Aksam.com.tr
Belgin Özdemir
Nella Larsen'in 1929 tarihli aynı adlı romanından beyaz perdeye yansıyan "Passing" iki ırklı kadının hikayesi... Irene Redfield siyah topluluk içinde kalıyor ve Clare Kendry beyazların tarafına "geçmeyi" seçiyor.
"Passing" sadece bir roman değil çünkü bundan daha fazlasını kucağınıza bırakıyor. Irk tartışması, öykünme, aslına rücu ve zihinlerimizin ettiği oyunlar... Tüm bu başlıklar "Passing"i zarafet ve sessizlik ile bir araya getiriyor.
Clare ve Irene yıllar sonra şans eseri karşılaşıyorlar.
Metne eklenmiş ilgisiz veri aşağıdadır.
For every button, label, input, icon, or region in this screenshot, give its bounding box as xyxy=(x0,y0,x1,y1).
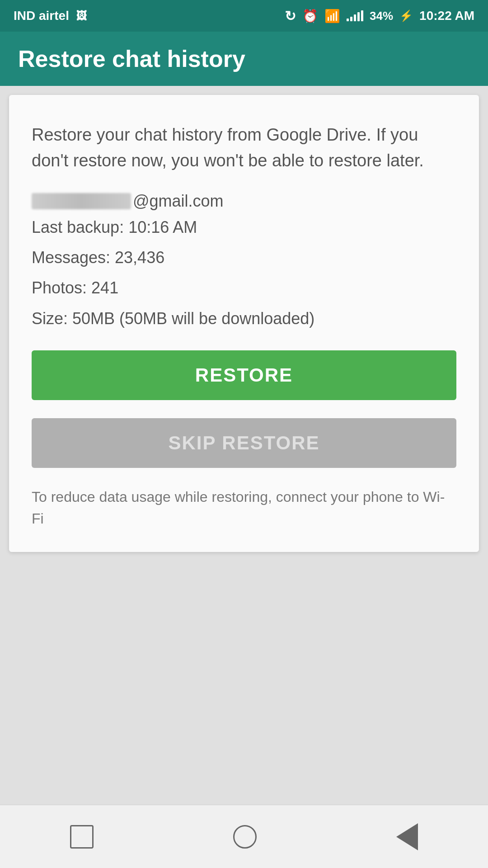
wifi-icon: 📶 xyxy=(324,9,340,24)
email-blurred xyxy=(32,193,131,209)
signal-icon xyxy=(347,10,363,21)
restore-button[interactable]: RESTORE xyxy=(32,350,456,400)
description-text: Restore your chat history from Google Dr… xyxy=(32,122,456,174)
email-row: @gmail.com xyxy=(32,192,456,211)
alarm-icon: ⏰ xyxy=(302,9,318,24)
status-bar: IND airtel 🖼 ↻ ⏰ 📶 34% ⚡ 10:22 AM xyxy=(0,0,488,32)
time-label: 10:22 AM xyxy=(419,9,474,23)
wifi-hint-text: To reduce data usage while restoring, co… xyxy=(32,486,456,529)
home-icon xyxy=(233,825,257,849)
email-suffix: @gmail.com xyxy=(133,192,224,211)
carrier-label: IND airtel xyxy=(14,9,69,23)
messages-label: Messages: 23,436 xyxy=(32,244,456,271)
toolbar: Restore chat history xyxy=(0,32,488,86)
recents-icon xyxy=(70,825,94,849)
skip-restore-button[interactable]: SKIP RESTORE xyxy=(32,418,456,468)
battery-percent: 34% xyxy=(370,9,393,23)
size-label: Size: 50MB (50MB will be downloaded) xyxy=(32,305,456,332)
photos-label: Photos: 241 xyxy=(32,274,456,302)
home-button[interactable] xyxy=(233,825,257,849)
nav-bar xyxy=(0,805,488,868)
battery-lightning-icon: ⚡ xyxy=(399,9,413,22)
last-backup-label: Last backup: 10:16 AM xyxy=(32,213,456,241)
back-icon xyxy=(396,823,418,850)
status-left: IND airtel 🖼 xyxy=(14,9,87,23)
status-right: ↻ ⏰ 📶 34% ⚡ 10:22 AM xyxy=(285,8,474,24)
backup-info: @gmail.com Last backup: 10:16 AM Message… xyxy=(32,192,456,332)
page-title: Restore chat history xyxy=(18,45,245,72)
content-area: Restore your chat history from Google Dr… xyxy=(0,86,488,805)
recents-button[interactable] xyxy=(70,825,94,849)
photo-icon: 🖼 xyxy=(76,9,87,22)
sync-icon: ↻ xyxy=(285,8,296,24)
restore-card: Restore your chat history from Google Dr… xyxy=(9,95,479,552)
back-button[interactable] xyxy=(396,823,418,850)
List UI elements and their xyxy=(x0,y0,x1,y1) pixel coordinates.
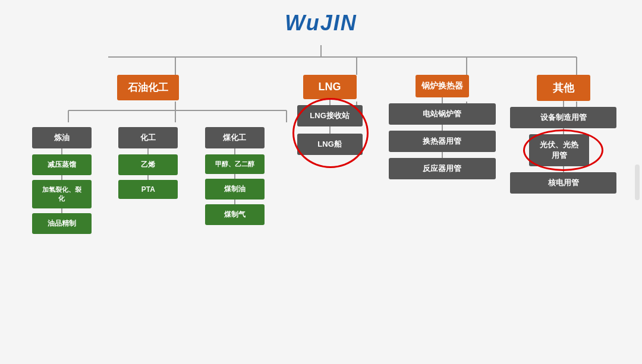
gray-lng-chuan: LNG船 xyxy=(297,134,363,155)
line xyxy=(234,148,235,154)
line xyxy=(329,99,331,105)
sub-col-group-shiyou: 炼油 减压蒸馏 加氢裂化、裂化 油品精制 化工 乙烯 PT xyxy=(18,127,278,234)
line xyxy=(442,125,443,131)
col-lng: LNG LNG接收站 LNG船 xyxy=(278,57,382,234)
line xyxy=(61,148,62,154)
green-jiachun: 甲醇、乙二醇 xyxy=(205,154,265,174)
green-meizhi-qi: 煤制气 xyxy=(205,204,265,225)
subcol-huagong: 化工 乙烯 PTA xyxy=(116,127,180,234)
green-pta: PTA xyxy=(118,180,178,199)
logo-part1b: u xyxy=(306,11,320,35)
subcol-lianyou: 炼油 减压蒸馏 加氢裂化、裂化 油品精制 xyxy=(29,127,94,234)
gray-lng-jieshouzhan: LNG接收站 xyxy=(297,105,363,126)
gray-shebei: 设备制造用管 xyxy=(510,107,616,128)
page-container: WuJIN xyxy=(0,0,642,364)
scrollbar-thumb[interactable] xyxy=(635,164,640,200)
chart-area: 石油化工 炼油 减压蒸馏 加氢裂化、裂化 油品精制 xyxy=(18,57,624,358)
gray-huanreqi: 换热器用管 xyxy=(389,131,495,152)
line xyxy=(563,101,564,107)
cat-guolu: 锅炉换热器 xyxy=(416,75,469,97)
line xyxy=(61,175,62,180)
line xyxy=(234,174,235,179)
green-jianyadistill: 减压蒸馏 xyxy=(32,154,92,175)
line xyxy=(234,200,235,204)
gray-fanyingqi: 反应器用管 xyxy=(389,158,495,179)
logo-part1: W xyxy=(285,11,306,35)
line xyxy=(563,128,564,134)
gray-lianyou: 炼油 xyxy=(32,127,92,148)
line xyxy=(147,175,149,180)
root-line xyxy=(320,45,322,57)
logo-part2a: J xyxy=(320,11,333,35)
cat-qita: 其他 xyxy=(537,75,590,101)
green-jiaqing: 加氢裂化、裂化 xyxy=(32,180,92,208)
gray-huagong: 化工 xyxy=(118,127,178,148)
gray-hedian: 核电用管 xyxy=(510,172,616,194)
guangfu-wrapper: 光伏、光热用管 xyxy=(529,134,597,166)
gray-dianzhan: 电站锅炉管 xyxy=(389,103,495,125)
cat-lng: LNG xyxy=(303,75,357,99)
lng-items: LNG接收站 LNG船 xyxy=(297,105,363,155)
col-qita: 其他 设备制造用管 光伏、光热用管 核电用管 xyxy=(503,57,624,234)
col-shiyouhuagong: 石油化工 炼油 减压蒸馏 加氢裂化、裂化 油品精制 xyxy=(18,57,278,234)
line xyxy=(442,152,443,158)
line xyxy=(61,208,62,213)
line xyxy=(563,166,564,172)
green-yixi: 乙烯 xyxy=(118,154,178,175)
cat-shiyouhuagong: 石油化工 xyxy=(117,75,179,100)
gray-guangfu: 光伏、光热用管 xyxy=(529,134,589,166)
subcol-meihuagong: 煤化工 甲醇、乙二醇 煤制油 煤制气 xyxy=(203,127,267,234)
line xyxy=(147,148,149,154)
green-meizhi-you: 煤制油 xyxy=(205,179,265,200)
logo: WuJIN xyxy=(285,11,357,36)
line xyxy=(442,97,443,103)
gray-meihuagong: 煤化工 xyxy=(205,127,265,148)
col-guolu: 锅炉换热器 电站锅炉管 换热器用管 反应器用管 xyxy=(382,57,503,234)
line xyxy=(329,126,331,134)
logo-part2b: IN xyxy=(333,11,357,35)
green-youpinjingzhi: 油品精制 xyxy=(32,213,92,234)
columns-row: 石油化工 炼油 减压蒸馏 加氢裂化、裂化 油品精制 xyxy=(18,57,624,234)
Her iki kadın da eski hayatlarını geride bırakmak yerine, tekrar gözden geçirme ihtiyacı duyuyor. Kimlik sorgulaması başlıyor ve özlemlerle başa çıkma, öykünme hali yerleşiyor kadınların gözlerine.
Bu filmi yapmak, benim hiçbir zaman gerçekten erişemediğim o tarihin keşfidir...
"Kim bir şey olmaktan memnun?" Filmin en güzel sorusu... Irene'in söylediği gibi: "Hiç kimse hayatta tamamen mutlu, özgür ve güvende değil!" Keskin siyah-beyaz görüntülerde çok ince ve hüzünlü bir şekilde tasvir edilen insanlar, evrensel ve rahatsız edici gerçeklerle yüzleşmeye zorluyor herkesi.